How Alphabet’s AI Research Tool is Transforming Hurricane Prediction with Rapid Pace

When Developing Cyclone Melissa swirled south of Haiti, meteorologist Philippe Papin had confidence it would soon escalate to a major tropical system.

Serving as primary meteorologist on duty, he forecasted that in just 24 hours the weather system would become a category 4 hurricane and begin a turn towards the Jamaican shoreline. No forecaster had ever issued such a bold prediction for quick intensification.

But, Papin possessed a secret advantage: artificial intelligence in the guise of the tech giant’s recently introduced DeepMind hurricane model – launched for the initial occasion in June. And, as predicted, Melissa evolved into a storm of astonishing strength that ravaged Jamaica.

Increasing Reliance on AI Predictions

Forecasters are heavily relying upon Google DeepMind. On the morning of 25 October, Papin clarified in his public discussion that Google’s model was a primary reason for his certainty: “Approximately 40/50 Google DeepMind simulation runs show Melissa reaching a Category 5 storm. Although I am not ready to predict that intensity at this time due to path variability, that is still plausible.

“It appears likely that a phase of quick strengthening will occur as the storm drifts over very warm sea temperatures which represent the most extreme oceanic heat content in the entire Atlantic basin.”

Surpassing Traditional Models

The AI model is the pioneer artificial intelligence system dedicated to hurricanes, and currently the first to beat standard weather forecasters at their specialty. Across all tropical systems this season, Google’s model is the best – surpassing human forecasters on path forecasts.

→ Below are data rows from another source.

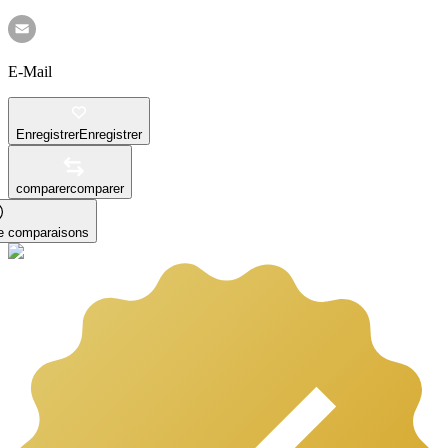
E-Mail
Enregistrer
Enregistrer
comparer
comparer
le comparaisons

The hurricane eventually made landfall in Jamaica at category 5 strength, one of the strongest landfalls recorded in almost 200 years of record-keeping across the region. Papin’s bold forecast probably provided residents extra time to prepare for the disaster, possibly saving lives and property.

How The Model Functions

Google’s model operates through spotting patterns that traditional lengthy scientific weather models may miss.

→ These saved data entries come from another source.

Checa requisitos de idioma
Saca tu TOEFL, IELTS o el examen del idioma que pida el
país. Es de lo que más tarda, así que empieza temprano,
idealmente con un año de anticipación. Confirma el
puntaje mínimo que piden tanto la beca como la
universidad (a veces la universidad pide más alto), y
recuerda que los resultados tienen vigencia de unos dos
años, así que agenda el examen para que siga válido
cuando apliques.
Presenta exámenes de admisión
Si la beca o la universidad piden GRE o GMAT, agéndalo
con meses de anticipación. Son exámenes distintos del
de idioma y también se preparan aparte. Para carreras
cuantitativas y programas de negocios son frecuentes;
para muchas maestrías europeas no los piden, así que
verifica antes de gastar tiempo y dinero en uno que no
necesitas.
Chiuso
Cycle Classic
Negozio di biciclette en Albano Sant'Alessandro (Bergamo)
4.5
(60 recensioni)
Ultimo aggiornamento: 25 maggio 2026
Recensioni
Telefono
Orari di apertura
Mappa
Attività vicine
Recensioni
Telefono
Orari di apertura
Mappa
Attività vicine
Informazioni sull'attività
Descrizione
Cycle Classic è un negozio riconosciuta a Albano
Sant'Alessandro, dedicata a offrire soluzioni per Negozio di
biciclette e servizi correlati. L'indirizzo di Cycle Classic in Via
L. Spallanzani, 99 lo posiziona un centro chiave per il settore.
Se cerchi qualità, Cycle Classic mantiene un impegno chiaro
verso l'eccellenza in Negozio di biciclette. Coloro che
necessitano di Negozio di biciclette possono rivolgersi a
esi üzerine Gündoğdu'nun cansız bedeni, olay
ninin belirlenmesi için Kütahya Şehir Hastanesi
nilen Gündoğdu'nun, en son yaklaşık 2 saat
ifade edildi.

“The AI performs far faster than their physics-based cousins, and the processing requirements is less expensive and demanding,” said Michael Lowry, a former meteorologist.

“What this hurricane season has demonstrated in quick time is that the newcomer artificial intelligence systems are on par with and, in certain instances, superior than the slower physics-based forecasting tools we’ve traditionally leaned on,” he said.

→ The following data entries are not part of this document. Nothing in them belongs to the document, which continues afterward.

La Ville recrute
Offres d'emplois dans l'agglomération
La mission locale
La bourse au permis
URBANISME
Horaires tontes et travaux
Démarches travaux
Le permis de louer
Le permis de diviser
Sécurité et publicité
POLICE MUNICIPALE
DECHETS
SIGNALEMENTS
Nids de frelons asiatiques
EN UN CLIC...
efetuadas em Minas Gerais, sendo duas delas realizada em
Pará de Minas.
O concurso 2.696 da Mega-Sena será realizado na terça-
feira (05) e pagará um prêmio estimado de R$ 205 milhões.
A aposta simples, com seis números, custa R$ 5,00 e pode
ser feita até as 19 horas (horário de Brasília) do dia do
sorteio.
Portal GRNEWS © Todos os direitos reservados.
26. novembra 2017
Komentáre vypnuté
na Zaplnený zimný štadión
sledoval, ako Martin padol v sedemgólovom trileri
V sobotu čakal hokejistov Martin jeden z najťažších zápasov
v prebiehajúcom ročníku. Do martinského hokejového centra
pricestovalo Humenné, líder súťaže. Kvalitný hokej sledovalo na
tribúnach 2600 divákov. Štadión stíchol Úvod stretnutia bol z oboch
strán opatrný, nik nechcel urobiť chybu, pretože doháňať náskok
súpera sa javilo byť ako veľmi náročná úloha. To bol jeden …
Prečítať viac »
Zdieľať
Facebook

Understanding AI Technology

To be sure, the system is an example of AI training – a method that has been used in data-heavy sciences like meteorology for a long time – and is not generative AI like ChatGPT.

AI training processes mounds of data and pulls out patterns from them in a such a way that its model only requires minutes to come up with an answer, and can operate on a desktop computer – in strong contrast to the primary systems that authorities have used for years that can take hours to run and need some of the biggest supercomputers in the world.

Expert Responses and Future Advances

Nevertheless, the fact that the AI could exceed previous top-tier traditional systems so quickly is nothing short of amazing to weather scientists who have dedicated their lives trying to predict the most intense storms.

“It’s astonishing,” said James Franklin, a retired forecaster. “The sample is sufficient that it’s pretty clear this is not just beginner’s luck.”

Franklin said that while Google DeepMind is outperforming all other models on predicting the trajectory of storms worldwide this year, similar to other systems it occasionally gets extreme strength forecasts wrong. It had difficulty with another storm earlier this year, as it was also undergoing rapid intensification to maximum intensity above the Caribbean.

During the next break, he said he plans to discuss with the company about how it can make the DeepMind output even more helpful for forecasters by providing additional under-the-hood data they can utilize to assess the reasons it is coming up with its conclusions.

“The one thing that nags at me is that while these forecasts appear really, really good, the results of the system is essentially a opaque process,” said Franklin.

Broader Industry Trends

Historically, no a private, for-profit company that has developed a high-performance weather model which allows researchers a peek into its techniques – in contrast to nearly all systems which are offered at no cost to the public in their full form by the governments that designed and maintain them.

Google is not the only one in adopting AI to solve difficult weather forecasting problems. The US and European governments also have their respective AI weather models in the development phase – which have demonstrated improved skill over previous non-AI versions.

The next steps in artificial intelligence predictions appear to involve new firms tackling previously difficult problems such as long-range forecasts and improved advance warnings of tornado outbreaks and flash flooding – and they are receiving US government funding to pursue this. A particular firm, WindBorne Systems, is even launching its proprietary weather balloons to address deficiencies in the national monitoring system.

Elizabeth Wheeler
Elizabeth Wheeler

Award-winning journalist with over a decade of experience in investigative reporting and digital media storytelling.